# factors to consider when buying property



## imlavinia (Jan 8, 2008)

ONE thing to consider when buying property in Spain is the feasibility of the place. To do that, you must visit the place twice a year. Stay at one location at least two weeks so you can get the feel of the place. You can adjust to the climate and you can adjust with the way of life of the people. Otherwise, it will be awkward if you still follow the culture of your home country. You may even want to learn the local dialect too. These and other factors are guides on how to choose buying the best Spanish property on sale.


----------



## sun shines (Feb 11, 2008)

If you want to pass warm winters and nice summers, come to Murcia, I came here a year ago and I am very happy, in November you can wear shorts!!! it is incredible but true!!


----------



## Stravinsky (Aug 12, 2007)

sun shines said:


> If you want to pass warm winters and nice summers, come to Murcia, I came here a year ago and I am very happy, in November you can wear shorts!!! it is incredible but true!!

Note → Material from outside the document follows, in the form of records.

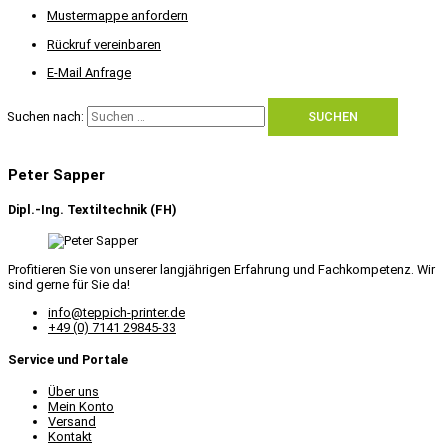
Mustermappe anfordern
Rückruf vereinbaren
E-Mail Anfrage
Suchen nach:
Peter Sapper
Dipl.-Ing. Textiltechnik (FH)
Profitieren Sie von unserer langjährigen Erfahrung und Fachkompetenz. Wir
sind gerne für Sie da!
info@teppich-printer.de
+49 (0) 7141 29845-33
Service und Portale
Über uns
Mein Konto
Versand
Kontakt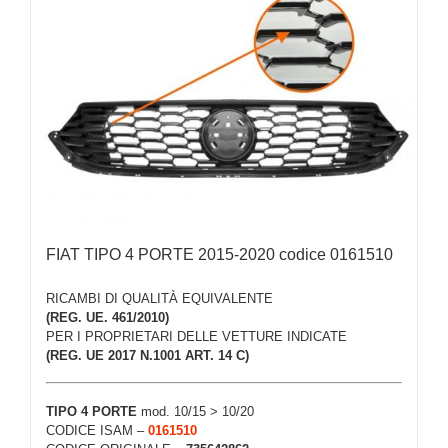
FIAT TIPO 4 PORTE 2015-2020 codice 0161510
RICAMBI DI QUALITÀ EQUIVALENTE
(REG. UE. 461/2010)
PER I PROPRIETARI DELLE VETTURE INDICATE
(REG. UE 2017 N.1001 ART. 14 C)
TIPO 4 PORTE
mod. 10/15 > 10/20
CODICE ISAM –
0161510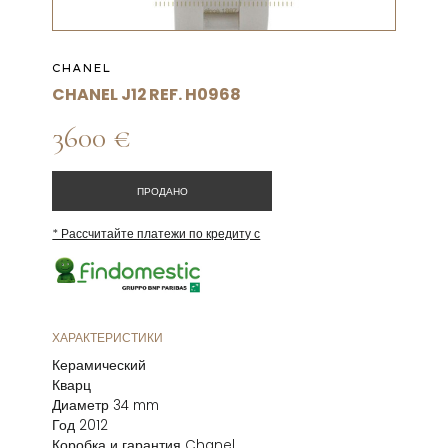
CHANEL
CHANEL J12 REF. H0968
3600 €
ПРОДАНО
* Рассчитайте платежи по кредиту с
ХАРАКТЕРИСТИКИ
Керамический
Кварц
Диаметр 34 mm
Год 2012
Коробка и гарантия Chanel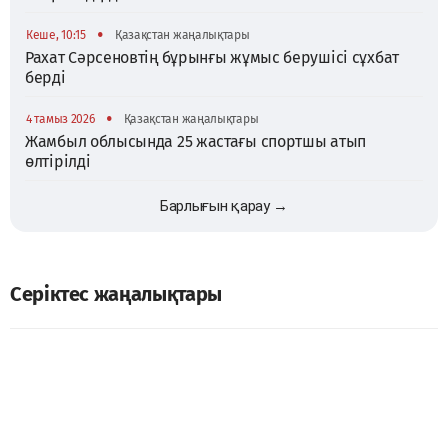
•
Кеше, 10:15
Қазақстан жаңалықтары
Рахат Сәрсеновтің бұрынғы жұмыс берушісі сұхбат
берді
•
4 тамыз 2026
Қазақстан жаңалықтары
Жамбыл облысында 25 жастағы спортшы атып
өлтірілді
Барлығын қарау →
Серіктес жаңалықтары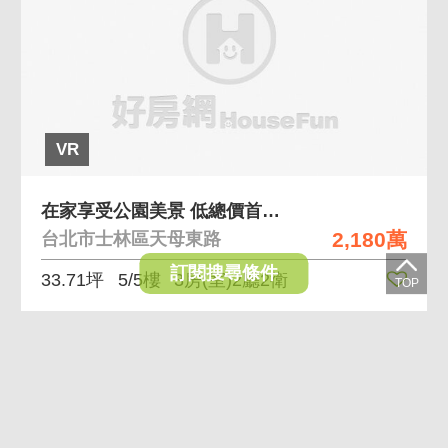
VR
在家享受公園美景 低總價首購族首選裝潢乾淨景觀讚
2,180萬
台北市士林區天母東路
訂閱搜尋條件
33.71坪
5/5樓
3房(室)2廳2衛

Bet you're not wearing shorts now though


----------



## jojo (Sep 20, 2007)

Stravinsky said:


> Bet you're not wearing shorts now though


We're certainly not over here in Andalucia! We've got winter woolies on and are hundled around our oil heater!!! LOL

Jo


----------



## sun shines (Feb 11, 2008)

last sunday I wore shorts!!


----------



## Stravinsky (Aug 12, 2007)

sun shines said:


> last sunday I wore shorts!!


Ooooeeerrr .... be careful you'll be mistaken for a tourist


----------



## sun shines (Feb 11, 2008)

jajajaja ))


----------